From: Vasiliy Kulikov <segoon@openwall.com>
To: kernel-hardening@lists.openwall.com
Cc: Will Drewry <wad@chromium.org>
Subject: [kernel-hardening] Re: 32/64 bitness restriction for pid namespace
Date: Wed, 10 Aug 2011 13:52:01 +0400 [thread overview]
Message-ID: <20110810095200.GA2377@albatros> (raw)
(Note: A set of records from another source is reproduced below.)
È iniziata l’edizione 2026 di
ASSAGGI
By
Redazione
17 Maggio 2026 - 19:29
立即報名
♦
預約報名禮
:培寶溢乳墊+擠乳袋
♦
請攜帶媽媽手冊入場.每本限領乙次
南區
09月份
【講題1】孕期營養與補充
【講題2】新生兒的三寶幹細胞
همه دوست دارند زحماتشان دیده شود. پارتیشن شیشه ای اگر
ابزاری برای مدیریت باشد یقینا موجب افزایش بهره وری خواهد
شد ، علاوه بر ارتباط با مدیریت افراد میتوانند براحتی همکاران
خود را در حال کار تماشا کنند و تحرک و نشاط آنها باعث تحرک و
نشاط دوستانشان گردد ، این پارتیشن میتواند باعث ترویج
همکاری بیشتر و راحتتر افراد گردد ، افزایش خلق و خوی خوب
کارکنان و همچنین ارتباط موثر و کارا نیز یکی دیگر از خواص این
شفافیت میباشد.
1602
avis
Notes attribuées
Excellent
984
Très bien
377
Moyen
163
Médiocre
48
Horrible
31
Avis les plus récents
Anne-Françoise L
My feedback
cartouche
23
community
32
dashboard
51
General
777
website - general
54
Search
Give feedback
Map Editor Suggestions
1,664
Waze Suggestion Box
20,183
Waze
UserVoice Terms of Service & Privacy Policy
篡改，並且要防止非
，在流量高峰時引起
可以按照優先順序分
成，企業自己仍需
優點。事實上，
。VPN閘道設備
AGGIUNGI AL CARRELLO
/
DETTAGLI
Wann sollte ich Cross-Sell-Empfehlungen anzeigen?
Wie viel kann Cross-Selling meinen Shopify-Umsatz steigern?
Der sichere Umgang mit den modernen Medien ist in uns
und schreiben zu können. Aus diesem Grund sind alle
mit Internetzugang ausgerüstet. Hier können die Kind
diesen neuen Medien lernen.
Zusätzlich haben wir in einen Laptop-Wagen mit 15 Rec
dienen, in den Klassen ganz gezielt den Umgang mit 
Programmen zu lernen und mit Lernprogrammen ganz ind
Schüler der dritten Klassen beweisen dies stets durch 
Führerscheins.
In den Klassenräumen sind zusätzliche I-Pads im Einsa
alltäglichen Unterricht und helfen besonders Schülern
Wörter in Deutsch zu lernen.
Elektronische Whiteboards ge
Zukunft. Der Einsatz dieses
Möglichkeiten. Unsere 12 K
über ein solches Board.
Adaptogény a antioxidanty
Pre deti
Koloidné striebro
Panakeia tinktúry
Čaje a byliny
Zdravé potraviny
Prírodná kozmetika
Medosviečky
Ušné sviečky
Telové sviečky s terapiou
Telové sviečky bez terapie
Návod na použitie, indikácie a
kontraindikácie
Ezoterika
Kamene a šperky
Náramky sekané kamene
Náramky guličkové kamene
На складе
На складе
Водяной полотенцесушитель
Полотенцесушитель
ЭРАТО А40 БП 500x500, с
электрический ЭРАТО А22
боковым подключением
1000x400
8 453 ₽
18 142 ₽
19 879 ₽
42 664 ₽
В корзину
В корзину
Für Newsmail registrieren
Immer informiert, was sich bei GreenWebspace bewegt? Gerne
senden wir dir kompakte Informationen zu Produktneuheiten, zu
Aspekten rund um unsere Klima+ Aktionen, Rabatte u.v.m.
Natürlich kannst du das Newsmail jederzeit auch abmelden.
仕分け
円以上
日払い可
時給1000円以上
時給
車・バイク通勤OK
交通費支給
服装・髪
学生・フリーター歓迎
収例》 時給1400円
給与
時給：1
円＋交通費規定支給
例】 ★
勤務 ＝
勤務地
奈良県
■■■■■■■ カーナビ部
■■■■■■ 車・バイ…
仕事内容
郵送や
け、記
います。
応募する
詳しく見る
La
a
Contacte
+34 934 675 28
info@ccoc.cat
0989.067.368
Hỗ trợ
In-Reply-To: <20110808173913.GA16028@albatros>
Hi,
A simplified task list looping version (based on
zap_pid_ns_processes()).
diff --git a/arch/x86/ia32/ia32entry.S b/arch/x86/ia32/ia32entry.S
index a0e866d..39a6544 100644
--- a/arch/x86/ia32/ia32entry.S
+++ b/arch/x86/ia32/ia32entry.S
@@ -151,6 +151,8 @@ ENTRY(ia32_sysenter_target)
.quad 1b,ia32_badarg
.previous
GET_THREAD_INFO(%r10)
+ testl $_TIF_SYSCALL32_DENIED,TI_flags(%r10)
+ jnz ia32_deniedsys
orl $TS_COMPAT,TI_status(%r10)
testl $_TIF_WORK_SYSCALL_ENTRY,TI_flags(%r10)
CFI_REMEMBER_STATE
@@ -310,6 +312,8 @@ ENTRY(ia32_cstar_target)
.quad 1b,ia32_badarg
.previous
GET_THREAD_INFO(%r10)
+ testl $_TIF_SYSCALL32_DENIED,TI_flags(%r10)
+ jnz ia32_deniedsys
orl $TS_COMPAT,TI_status(%r10)
testl $_TIF_WORK_SYSCALL_ENTRY,TI_flags(%r10)
CFI_REMEMBER_STATE
@@ -421,6 +425,8 @@ ENTRY(ia32_syscall)
this could be a problem. */
SAVE_ARGS 0,1,0
GET_THREAD_INFO(%r10)
+ testl $_TIF_SYSCALL32_DENIED,TI_flags(%r10)
+ jnz ia32_deniedsys
orl $TS_COMPAT,TI_status(%r10)
testl $_TIF_WORK_SYSCALL_ENTRY,TI_flags(%r10)
jnz ia32_tracesys
@@ -453,6 +459,12 @@ ia32_badsys:
movq $-ENOSYS,%rax
jmp ia32_sysret
+ia32_deniedsys:
+ /* FIXME: need SIGSEGV delivery or similar */
+ movq $0,ORIG_RAX-ARGOFFSET(%rsp)
+ movq $-ENOSYS,%rax
+ jmp ia32_sysret
+
quiet_ni_syscall:
movq $-ENOSYS,%rax
ret
diff --git a/arch/x86/include/asm/elf.h b/arch/x86/include/asm/elf.h
index f2ad216..fb054c7 100644
--- a/arch/x86/include/asm/elf.h
+++ b/arch/x86/include/asm/elf.h
@@ -153,9 +153,10 @@ do { \
* This is used to ensure we don't load something for the wrong architecture.
*/
#define elf_check_arch(x) \
- ((x)->e_machine == EM_X86_64)
+ ((x)->e_machine == EM_X86_64 && !test_thread_flag(TIF_SYSCALL64_DENIED))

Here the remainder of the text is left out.